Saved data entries
★ ★ ★ ★ ★ ★ ★

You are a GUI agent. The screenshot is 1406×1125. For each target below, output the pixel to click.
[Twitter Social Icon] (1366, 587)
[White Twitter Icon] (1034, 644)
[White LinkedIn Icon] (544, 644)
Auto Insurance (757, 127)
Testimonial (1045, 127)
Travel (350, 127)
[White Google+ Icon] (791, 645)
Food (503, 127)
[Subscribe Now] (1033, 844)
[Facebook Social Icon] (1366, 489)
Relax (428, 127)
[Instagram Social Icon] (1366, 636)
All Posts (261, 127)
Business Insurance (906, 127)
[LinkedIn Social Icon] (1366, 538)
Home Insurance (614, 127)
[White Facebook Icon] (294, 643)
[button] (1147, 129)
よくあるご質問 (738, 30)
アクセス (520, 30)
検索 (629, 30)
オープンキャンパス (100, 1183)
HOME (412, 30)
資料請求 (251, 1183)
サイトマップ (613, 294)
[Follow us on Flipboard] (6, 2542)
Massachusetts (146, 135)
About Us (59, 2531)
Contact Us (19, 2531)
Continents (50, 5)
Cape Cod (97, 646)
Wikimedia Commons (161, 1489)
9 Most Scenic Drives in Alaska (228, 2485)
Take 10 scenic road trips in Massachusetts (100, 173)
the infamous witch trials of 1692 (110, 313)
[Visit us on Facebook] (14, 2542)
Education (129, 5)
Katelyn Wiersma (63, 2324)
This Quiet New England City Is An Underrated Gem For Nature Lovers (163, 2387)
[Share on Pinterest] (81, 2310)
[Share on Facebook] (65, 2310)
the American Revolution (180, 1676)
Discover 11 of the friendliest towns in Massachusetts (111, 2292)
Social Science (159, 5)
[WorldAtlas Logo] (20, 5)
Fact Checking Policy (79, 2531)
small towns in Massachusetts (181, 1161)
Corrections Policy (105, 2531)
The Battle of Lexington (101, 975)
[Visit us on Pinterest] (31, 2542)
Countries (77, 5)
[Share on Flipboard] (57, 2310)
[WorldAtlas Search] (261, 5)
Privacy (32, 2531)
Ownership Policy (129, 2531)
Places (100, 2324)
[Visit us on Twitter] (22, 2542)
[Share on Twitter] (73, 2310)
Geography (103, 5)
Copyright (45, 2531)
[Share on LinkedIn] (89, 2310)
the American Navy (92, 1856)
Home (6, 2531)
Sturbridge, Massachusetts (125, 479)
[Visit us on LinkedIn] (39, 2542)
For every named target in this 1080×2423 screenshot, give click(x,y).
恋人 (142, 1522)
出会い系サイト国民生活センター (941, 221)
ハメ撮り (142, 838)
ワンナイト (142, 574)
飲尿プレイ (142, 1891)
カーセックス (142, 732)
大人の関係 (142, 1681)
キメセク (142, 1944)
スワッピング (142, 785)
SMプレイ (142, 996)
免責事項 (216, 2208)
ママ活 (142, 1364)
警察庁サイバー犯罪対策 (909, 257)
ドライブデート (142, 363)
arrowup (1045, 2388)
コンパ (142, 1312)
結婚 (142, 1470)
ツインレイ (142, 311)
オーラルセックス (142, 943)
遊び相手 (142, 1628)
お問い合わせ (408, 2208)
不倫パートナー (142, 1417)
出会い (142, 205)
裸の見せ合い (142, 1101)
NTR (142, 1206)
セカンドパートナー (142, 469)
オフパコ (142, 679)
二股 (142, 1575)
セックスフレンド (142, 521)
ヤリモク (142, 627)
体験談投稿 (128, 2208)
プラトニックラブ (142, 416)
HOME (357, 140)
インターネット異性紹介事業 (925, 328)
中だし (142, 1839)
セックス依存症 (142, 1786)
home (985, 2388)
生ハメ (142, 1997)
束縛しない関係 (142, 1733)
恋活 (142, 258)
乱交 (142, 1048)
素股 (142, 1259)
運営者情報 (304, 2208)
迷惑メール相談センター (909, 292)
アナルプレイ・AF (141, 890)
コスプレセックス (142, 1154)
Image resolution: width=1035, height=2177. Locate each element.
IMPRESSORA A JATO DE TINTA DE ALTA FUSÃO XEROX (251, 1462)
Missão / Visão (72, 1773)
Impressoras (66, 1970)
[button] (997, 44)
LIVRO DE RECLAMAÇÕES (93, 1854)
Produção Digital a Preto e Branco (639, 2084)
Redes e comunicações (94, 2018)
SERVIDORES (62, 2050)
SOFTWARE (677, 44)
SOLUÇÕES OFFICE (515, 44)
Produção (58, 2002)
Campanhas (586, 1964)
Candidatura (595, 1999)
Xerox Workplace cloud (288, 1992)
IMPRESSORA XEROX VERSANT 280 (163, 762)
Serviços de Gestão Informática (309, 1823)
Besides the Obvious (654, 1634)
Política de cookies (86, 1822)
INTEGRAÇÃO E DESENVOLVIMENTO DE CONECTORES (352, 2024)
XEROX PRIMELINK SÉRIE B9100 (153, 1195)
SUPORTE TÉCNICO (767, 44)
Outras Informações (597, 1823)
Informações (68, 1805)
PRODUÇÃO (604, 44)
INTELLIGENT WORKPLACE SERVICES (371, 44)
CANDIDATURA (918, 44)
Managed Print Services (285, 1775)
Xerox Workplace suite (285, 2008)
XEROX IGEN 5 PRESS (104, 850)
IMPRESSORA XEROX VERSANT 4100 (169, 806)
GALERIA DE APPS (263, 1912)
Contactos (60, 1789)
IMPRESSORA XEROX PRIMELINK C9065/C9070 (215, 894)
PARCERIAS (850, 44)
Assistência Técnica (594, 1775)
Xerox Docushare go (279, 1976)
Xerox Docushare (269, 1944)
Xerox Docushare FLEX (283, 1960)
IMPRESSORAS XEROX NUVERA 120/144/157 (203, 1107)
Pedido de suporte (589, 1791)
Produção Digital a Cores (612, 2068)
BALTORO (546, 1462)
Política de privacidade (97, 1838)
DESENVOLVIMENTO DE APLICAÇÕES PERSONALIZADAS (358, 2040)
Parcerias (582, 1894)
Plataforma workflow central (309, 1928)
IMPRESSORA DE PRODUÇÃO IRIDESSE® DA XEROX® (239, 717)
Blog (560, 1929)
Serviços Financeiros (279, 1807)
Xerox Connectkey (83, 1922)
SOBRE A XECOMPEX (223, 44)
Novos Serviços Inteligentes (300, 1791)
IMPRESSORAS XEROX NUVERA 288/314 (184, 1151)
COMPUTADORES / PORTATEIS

★ ★ ★ ★ ★ ★ ★

WHAT YOU NEED TO DO
Look through the data above for the string "screenshot" and copy every line where it appears.

FINISHED EXERCISE
You are a GUI agent. The screenshot is 1406×1125. For each target below, output the pixel to click.
For every named target in this 1080×2423 screenshot, give click(x,y).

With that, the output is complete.